13 minutes ago, LIGISTX said:

Ok, understood. While I do think this is a strange and funny use case, to each their own

Here's a practical example. My wife works from home and does a bit of printing for work. Instead of using the family's injet printer, we brought our home office laser printer that is more economical for a work environment. Windows 10 has the nasty habit of adding printers it doesn't even have the drivers for - simply because it sees it on the network. This was essentially my reasoning to go this way.

 

Again, not a big deal. But if it was avoidable then I figured why not. However if it would cause NAT issues then it's not a big issue to just do a LAN-to-LAN and run a single network, I was just wanting to prevent random devices showing up on everyone's PCs from both sides of household

[LIGISTX]

11 minutes ago, kbdavis said:

Here's a practical example.
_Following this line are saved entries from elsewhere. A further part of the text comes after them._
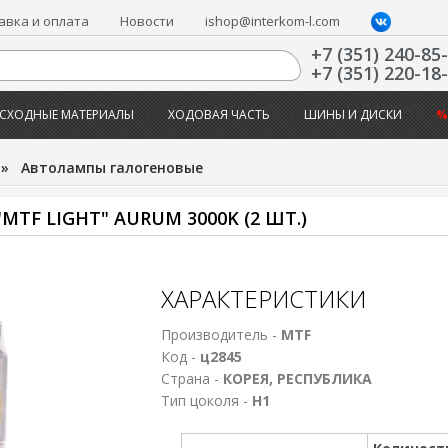
авка и оплата
Новости
ishop@interkom-l.com
+7 (351) 240-85
+7 (351) 220-18
СХОДНЫЕ МАТЕРИАЛЫ
ХОДОВАЯ ЧАСТЬ
ШИНЫ И ДИСКИ
%
»
Автолампы галогеновые
MTF LIGHT" AURUM 3000K (2 ШТ.)
ХАРАКТЕРИСТИКИ
Производитель -
MTF
Код -
ц2845
Страна -
КОРЕЯ, РЕСПУБЛИКА
Тип цоколя -
Н1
My wife works from home and does a bit of printing for work. Instead of using the family's injet printer, we brought our home office laser printer that is more economical for a work environment. Windows 10 has the nasty habit of adding printers it doesn't even have the drivers for - simply because it sees it on the network. This was essentially my reasoning to go this way.

If you put R2 on bridge mode, you plug it’s WAN into R1 lan as before, and theoretically you are just creating a new subnet and things should be happy.

 

That said, in this setup, I am not fully sure if all things will be totally happy. They will be more happy then if R2 is not in bridge mode, but I just don’t know quite enough to say beyond that.